Design a content moderation system that automatically detects and acts on policy-violating content (text, images, videos, audio) across a social platform at scale. The system uses ML models (NLP transformers for text, CNNs for images, frame-sampling + ASR for video) for multi-label classification, perceptual hash matching (PhotoDNA) for known-violating content, a configurable policy engine with region/content-type-specific thresholds, a priority-based human review queue with moderator assignment and well-being features, and handles adversarial evasion, appeals, and regulatory compliance (GDPR, DSA, CSAM reporting).
| Metric | Value |
|---|---|
| Content items moderated per day | 3+ billion |
| Pipeline throughput | 35,000+ items/sec |
| Text classification latency | < 100ms |
| Image classification latency | < 500ms |
| Video classification latency | ~2s per minute of video |
| Hash check latency | < 50ms |
| Auto-moderation rate | 95%+ (only 5% needs human review) |
| Human moderators | 15,000+ |
| Moderator throughput | ~200 items/day |
| False positive rate (target) | < 1% |
| Policy categories | 10+ (hate, nudity, violence, CSAM, spam, etc.) |
| Languages supported | 50+ |
Multi-modal content analysis: moderate text (posts, comments, messages, bios), images (photos, memes, profile pictures), videos (uploaded clips, live streams), and audio (voice messages, podcast uploads); detect policy violations across all content types in near real-time
Automated ML-based detection: classify content against policy categories — hate speech, nudity/sexual content, violence/gore, spam/scam, self-harm/suicide, terrorism/extremism, misinformation, harassment/bullying, child exploitation (CSAM), copyright infringement; output: violation category + confidence score (0–1)

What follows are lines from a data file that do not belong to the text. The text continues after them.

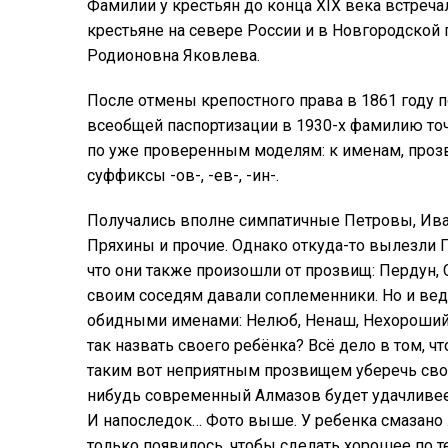
Фамилии у крестьян до конца XIX века встреч
крестьяне на севере России и в Новгородской
Родионовна Яковлева.
После отмены крепостного права в 1861 году п
всеобщей паспортизации в 1930-х фамилию то
по уже проверенным моделям: к именам, проз
суффиксы -ов-, -ев-, -ин-.
Получались вполне симпатичные Петровы, Ив
Пряхины и прочие. Однако откуда-то вылезли 
что они также произошли от прозвищ: Пердун, 
своим соседям давали соплеменники. Но и вед
обидными именами: Нелюб, Ненаш, Нехороший,
так назвать своего ребёнка? Всё дело в том, 
таким вот неприятным прозвищем уберечь своё ч
нибудь современный Алмазов будет удачливее
И напоследок… Фото выше. У ребенка смазано 
только появилось, чтобы сделать хорошее по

Policy-based decision engine: given ML confidence scores, apply platform policies to decide action: AUTO_APPROVE (score < 0.3), SEND_TO_REVIEW (0.3–0.85), AUTO_REMOVE (score > 0.85); thresholds configurable per category and per region (different legal requirements); escalation rules for high-severity content (CSAM → immediate removal + law enforcement report)
Human review queue: content flagged for human review routed to a queue; moderators see content + ML signals + context (user history, reports); moderator actions: approve, remove, escalate, warn user, restrict account; prioritise queue by severity (CSAM/terrorism first, spam last)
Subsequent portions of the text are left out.